Compressed Sensing for PPG Signals
Compressed sensing exploits the sparsity of PPG signals in the frequency domain to reconstruct full-bandwidth waveforms from sub-Nyquist samples, enabling power-efficient data acquisition, wireless data compression, and recovery of PPG segments corrupted by motion artifacts.
PPG signals are approximately sparse in the frequency domain — the cardiac fundamental and 2–3 harmonics concentrate most signal energy in fewer than 10 spectral components. Compressed sensing theory guarantees exact recovery of K-sparse signals from M ≥ O(K·log(N/K)) random measurements, far fewer than the Nyquist requirement. For PPG with K ≈ 5–8 significant spectral components, 20–40% of Nyquist-rate samples suffice for accurate reconstruction.

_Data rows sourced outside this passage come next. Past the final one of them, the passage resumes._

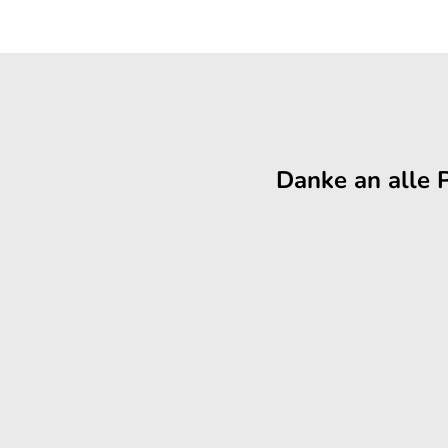
Danke an alle 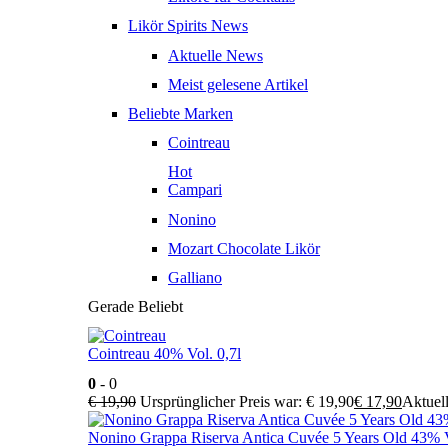
Likör Spirits News
Aktuelle News
Meist gelesene Artikel
Beliebte Marken
Cointreau
Hot
Campari
Nonino
Mozart Chocolate Likör
Galliano
Gerade Beliebt
Cointreau 40% Vol. 0,7l
0
- 0
€
19,90
Ursprünglicher Preis war: € 19,90
€
17,90
Aktuell
Nonino Grappa Riserva Antica Cuvée 5 Years Old 43% V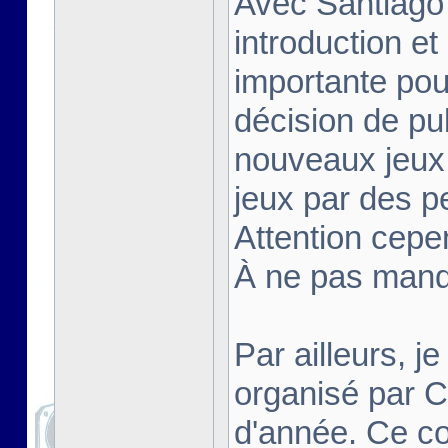
Avec Santiago
introduction et
importante pou
décision de pu
nouveaux jeux 
jeux par des p
Attention cepe
À ne pas manq
Par ailleurs, j
organisé par 
d'année. Ce co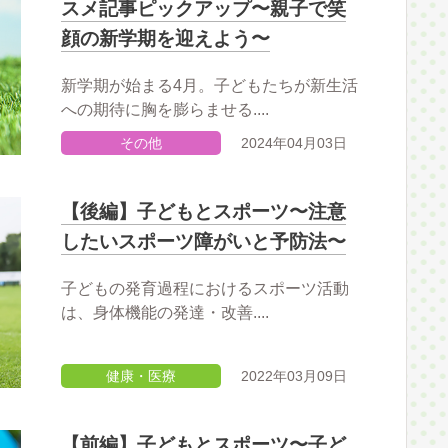
スメ記事ピックアップ〜親子で笑
顔の新学期を迎えよう〜
新学期が始まる4月。子どもたちが新生活
への期待に胸を膨らませる....
その他
2024年04月03日
【後編】子どもとスポーツ〜注意
したいスポーツ障がいと予防法〜
子どもの発育過程におけるスポーツ活動
は、身体機能の発達・改善....
健康・医療
2022年03月09日
【前編】子どもとスポーツ〜子ど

Basis pursuit (L1 minimization) and greedy algorithms (OMP, CoSaMP) recover the sparse spectral representation from compressed measurements. For PPG data compression in wireless body sensor networks, compressed sensing reduces data transmission by 50–75% while maintaining <3% reconstruction error (NRMSE), extending battery life proportionally. Random sampling patterns or deterministic measurement matrices designed for PPG spectral structure optimize the compression-accuracy tradeoff.

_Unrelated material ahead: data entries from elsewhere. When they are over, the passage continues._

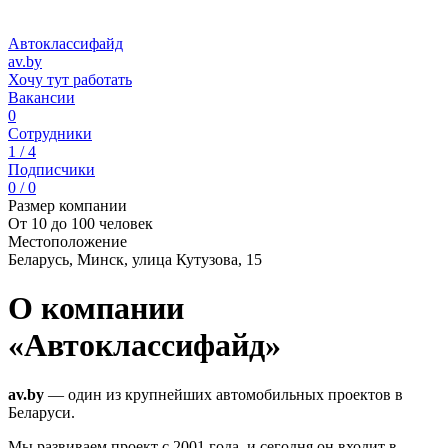
Автоклассифайд
av.by
Хочу тут работать
Вакансии
0
Сотрудники
1 / 4
Подписчики
0 / 0
Размер компании
От 10 до 100 человек
Местоположение
Беларусь, Минск, улица Кутузова, 15
О компании
«Автоклассифайд»
av.by
— один из крупнейших автомобильных проектов в
Беларуси.
Мы развиваем проект с 2001 года, и сегодня он входит в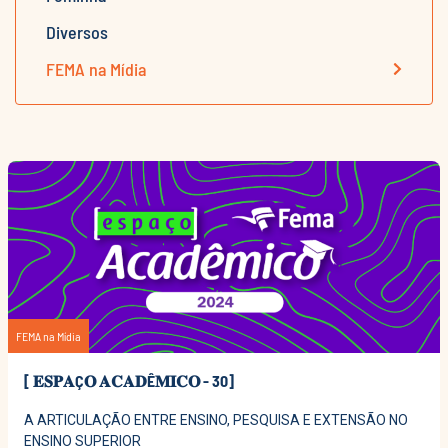
Diversos
FEMA na Mídia
FEMA na Mídia
[ 𝐄𝐒𝐏𝐀Ç𝐎 𝐀𝐂𝐀𝐃Ê𝐌𝐈𝐂𝐎 - 30]
A ARTICULAÇÃO ENTRE ENSINO, PESQUISA E EXTENSÃO NO
ENSINO SUPERIOR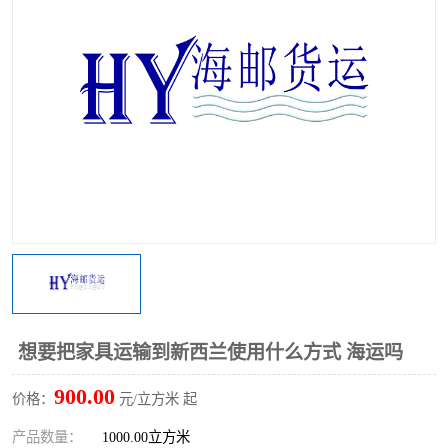
想要把家具运输到新西兰使用什么方式 海运吗
900.00
价格：
元/立方米 起
产品数量：
1000.00立方米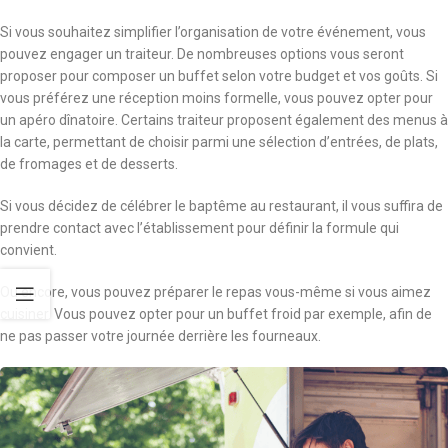
Si vous souhaitez simplifier l’organisation de votre événement, vous
pouvez engager un traiteur. De nombreuses options vous seront
proposer pour composer un buffet selon votre budget et vos goûts. Si
vous préférez une réception moins formelle, vous pouvez opter pour
un apéro dînatoire. Certains traiteur proposent également des menus à
la carte, permettant de choisir parmi une sélection d’entrées, de plats,
de fromages et de desserts.
Si vous décidez de célébrer le baptême au restaurant, il vous suffira de
prendre contact avec l’établissement pour définir la formule qui
convient.
Ou encore, vous pouvez préparer le repas vous-même si vous aimez
cuisiner. Vous pouvez opter pour un buffet froid par exemple, afin de
ne pas passer votre journée derrière les fourneaux.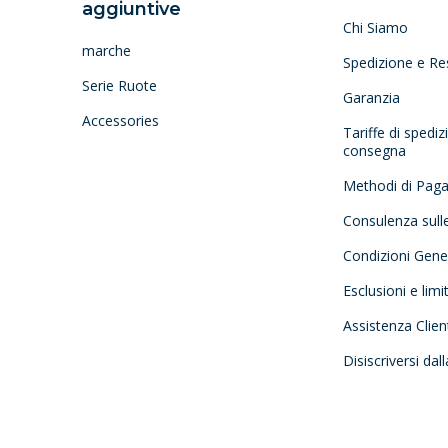
aggiuntive
Chi Siamo
marche
Spedizione e Re
Serie Ruote
Garanzia
Accessories
Tariffe di spedi
consegna
Methodi di Pag
Consulenza sull
Condizioni Gener
Esclusioni e limi
Assistenza Clien
Disiscriversi dal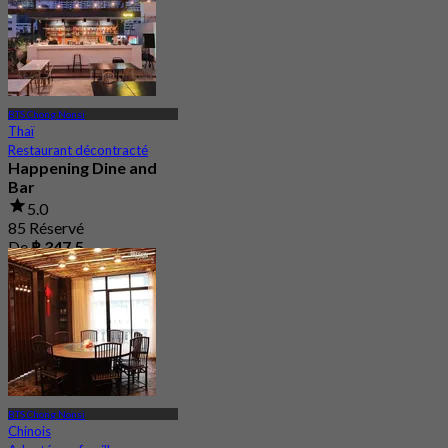
De
฿ 498
BTS Chong Nonsi
Thaï
Restaurant décontracté
Happening Dine and
Bar
5.0
85 Réservé
De
฿ 347.5
BTS Chong Nonsi
Chinois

Motion artifact recovery using compressed sensing treats corrupted PPG samples as missing data and reconstructs them using the sparse spectral model. By identifying artifact-corrupted samples (via SQI or accelerometer) and treating them as unobserved measurements, sparse recovery algorithms reconstruct clean PPG waveforms from the remaining clean samples. This approach achieves 2–5 bpm HR estimation accuracy during moderate motion from only 30–50% of samples.
Frequently Asked Questions
What compression ratio is achievable for PPG?

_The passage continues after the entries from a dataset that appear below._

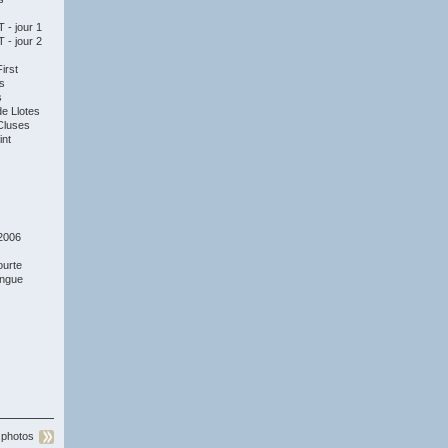
- jour 1
- jour 2
irst
s
s
e Llotes
Cluses
nt
2006
ourte
ongue
 photos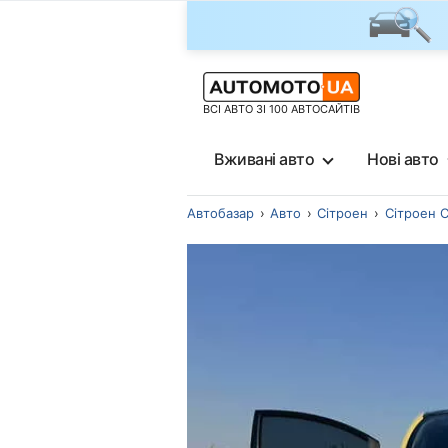
ВСІ АВТО ЗІ 100 АВТОСАЙТІВ
Вживані авто
Нові авто
Автобазар
Авто
Сітроен
Сітроен 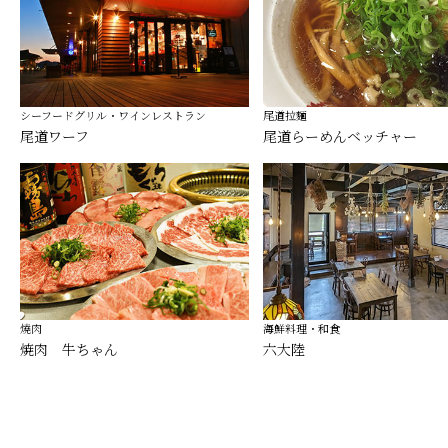
シーフードグリル・ワインレストラン
尾道拉麵
尾道ワーフ
尾道らーめんベッチャー
燒肉
海鮮料理・和食
焼肉 牛ちゃん
六大陸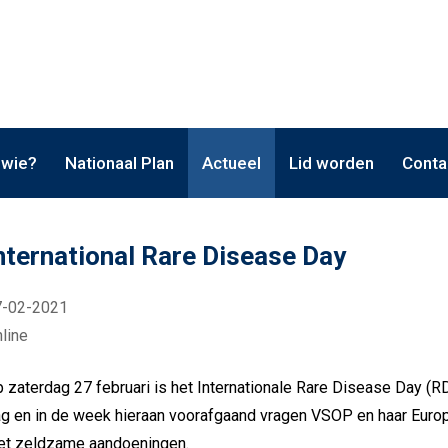
 wie?
Nationaal Plan
Actueel
Lid worden
Conta
nternational Rare Disease Day
7-02-2021
line
 zaterdag 27 februari is het Internationale Rare Disease Day 
g en in de week hieraan voorafgaand vragen VSOP en haar Euro
et zeldzame aandoeningen.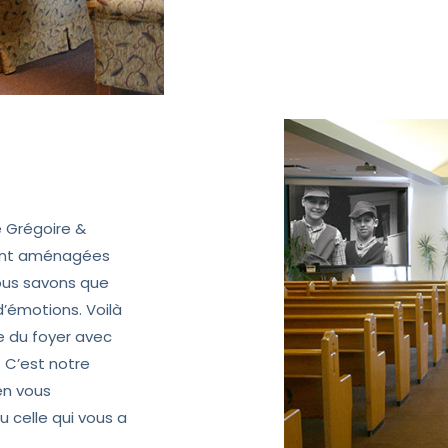
e Grégoire &
ment aménagées
Nous savons que
d’émotions. Voilà
e du foyer avec
. C’est notre
en vous
 celle qui vous a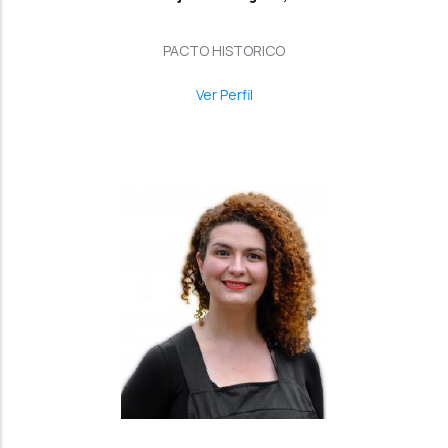
PACTO HISTORICO
Ver Perfil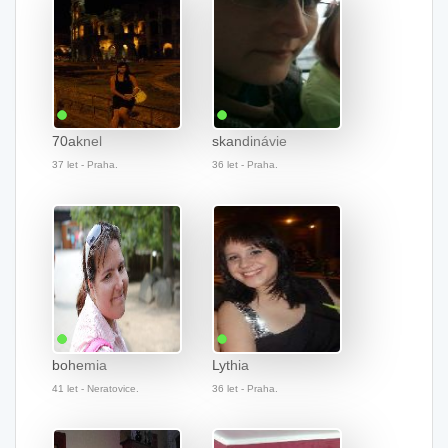
70aknel
skandinávie
37 let - Praha.
36 let - Praha.
bohemia
Lythia
41 let - Neratovice.
36 let - Praha.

Ratios of 2:1 to 4:1 (25–50% of Nyquist samples) typically maintain clinically acceptable reconstruction quality. Higher compression (10:1) is possible for HR-only estimation but loses morphological detail.
Does compressed sensing work for real-time PPG?
Signal acquisition is inherently real-time (random sub-sampling). Reconstruction algorithms (OMP, CoSaMP) are iterative but converge in 5–20 iterations, feasible for near-real-time processing on embedded hardware with 50–200 ms latency.
How does PPG sparsity compare to ECG?
PPG is sparser than ECG in the frequency domain (smoother waveform, fewer harmonics) but less sparse in the wavelet domain (no sharp QRS complex). Frequency-domain compressed sensing is more effective for PPG, while wavelet-domain CS is more effective for ECG.